• _REQUIRED ACTION_:
Copy all lines in the data that contain the string "hält".

===============

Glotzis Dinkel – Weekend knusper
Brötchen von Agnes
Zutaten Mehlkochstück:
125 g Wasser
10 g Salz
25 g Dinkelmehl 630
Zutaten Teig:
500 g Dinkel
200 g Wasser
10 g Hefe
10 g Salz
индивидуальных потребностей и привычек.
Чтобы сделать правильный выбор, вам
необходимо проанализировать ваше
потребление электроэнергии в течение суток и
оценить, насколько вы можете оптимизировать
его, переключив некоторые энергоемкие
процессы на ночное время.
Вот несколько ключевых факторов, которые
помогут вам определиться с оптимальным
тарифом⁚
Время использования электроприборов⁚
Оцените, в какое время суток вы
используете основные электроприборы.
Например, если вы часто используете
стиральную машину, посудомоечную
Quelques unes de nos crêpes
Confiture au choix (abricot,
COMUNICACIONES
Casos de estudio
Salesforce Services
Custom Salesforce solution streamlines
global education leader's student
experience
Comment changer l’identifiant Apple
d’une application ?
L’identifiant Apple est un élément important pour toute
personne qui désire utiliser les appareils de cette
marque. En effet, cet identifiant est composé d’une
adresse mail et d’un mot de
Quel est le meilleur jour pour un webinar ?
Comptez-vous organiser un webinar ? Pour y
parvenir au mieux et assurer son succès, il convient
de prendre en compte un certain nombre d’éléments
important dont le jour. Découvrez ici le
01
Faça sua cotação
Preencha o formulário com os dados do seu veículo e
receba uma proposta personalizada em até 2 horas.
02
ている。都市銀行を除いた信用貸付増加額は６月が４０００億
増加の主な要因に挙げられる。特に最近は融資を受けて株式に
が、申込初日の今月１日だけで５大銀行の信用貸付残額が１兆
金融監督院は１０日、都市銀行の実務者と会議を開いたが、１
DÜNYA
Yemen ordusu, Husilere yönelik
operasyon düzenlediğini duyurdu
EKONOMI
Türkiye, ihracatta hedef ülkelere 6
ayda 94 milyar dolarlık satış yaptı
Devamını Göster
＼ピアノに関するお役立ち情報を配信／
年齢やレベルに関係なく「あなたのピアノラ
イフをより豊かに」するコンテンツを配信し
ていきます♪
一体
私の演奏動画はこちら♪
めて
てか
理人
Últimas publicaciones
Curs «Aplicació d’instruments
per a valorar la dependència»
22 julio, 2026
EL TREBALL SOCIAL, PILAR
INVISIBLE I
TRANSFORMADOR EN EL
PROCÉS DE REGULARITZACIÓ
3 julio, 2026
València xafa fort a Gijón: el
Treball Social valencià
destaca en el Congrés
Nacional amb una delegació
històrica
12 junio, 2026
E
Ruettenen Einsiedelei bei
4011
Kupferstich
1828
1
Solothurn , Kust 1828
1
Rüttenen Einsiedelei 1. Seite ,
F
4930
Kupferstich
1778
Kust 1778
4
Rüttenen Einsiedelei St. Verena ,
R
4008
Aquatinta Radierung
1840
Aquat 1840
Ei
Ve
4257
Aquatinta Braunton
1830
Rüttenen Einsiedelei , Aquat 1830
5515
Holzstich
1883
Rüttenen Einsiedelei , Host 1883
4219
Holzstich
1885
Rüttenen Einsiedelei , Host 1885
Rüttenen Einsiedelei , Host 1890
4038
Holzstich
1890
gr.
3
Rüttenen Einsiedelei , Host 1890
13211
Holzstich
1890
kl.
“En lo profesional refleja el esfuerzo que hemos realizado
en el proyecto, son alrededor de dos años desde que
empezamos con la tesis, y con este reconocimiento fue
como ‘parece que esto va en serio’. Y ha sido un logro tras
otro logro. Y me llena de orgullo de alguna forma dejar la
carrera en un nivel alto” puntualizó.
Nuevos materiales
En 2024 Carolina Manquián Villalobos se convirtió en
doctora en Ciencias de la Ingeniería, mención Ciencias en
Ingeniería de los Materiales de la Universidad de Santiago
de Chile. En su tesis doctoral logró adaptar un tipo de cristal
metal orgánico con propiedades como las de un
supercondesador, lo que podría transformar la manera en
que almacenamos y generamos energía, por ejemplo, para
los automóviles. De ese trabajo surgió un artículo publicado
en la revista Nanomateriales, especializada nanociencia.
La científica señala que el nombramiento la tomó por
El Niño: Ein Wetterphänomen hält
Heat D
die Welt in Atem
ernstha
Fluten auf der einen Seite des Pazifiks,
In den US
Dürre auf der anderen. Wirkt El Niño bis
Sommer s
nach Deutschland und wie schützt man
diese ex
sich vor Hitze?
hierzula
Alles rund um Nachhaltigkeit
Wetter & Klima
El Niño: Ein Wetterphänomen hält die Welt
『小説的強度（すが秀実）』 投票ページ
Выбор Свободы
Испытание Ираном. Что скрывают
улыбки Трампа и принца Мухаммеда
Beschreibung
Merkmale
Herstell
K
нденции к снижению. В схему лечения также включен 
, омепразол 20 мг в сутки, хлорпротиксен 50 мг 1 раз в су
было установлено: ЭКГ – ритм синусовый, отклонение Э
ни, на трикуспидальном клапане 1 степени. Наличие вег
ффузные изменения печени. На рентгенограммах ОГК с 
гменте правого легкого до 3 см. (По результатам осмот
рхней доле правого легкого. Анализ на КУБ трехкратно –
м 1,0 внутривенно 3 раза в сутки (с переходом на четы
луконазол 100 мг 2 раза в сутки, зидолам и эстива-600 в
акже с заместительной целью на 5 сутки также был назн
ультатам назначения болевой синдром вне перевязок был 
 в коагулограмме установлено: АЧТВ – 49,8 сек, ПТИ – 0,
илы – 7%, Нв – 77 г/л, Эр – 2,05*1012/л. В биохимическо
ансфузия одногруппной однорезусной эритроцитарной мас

===============

• _RESPONSE BELOW_:
El Niño: Ein Wetterphänomen hält
El Niño: Ein Wetterphänomen hält die Welt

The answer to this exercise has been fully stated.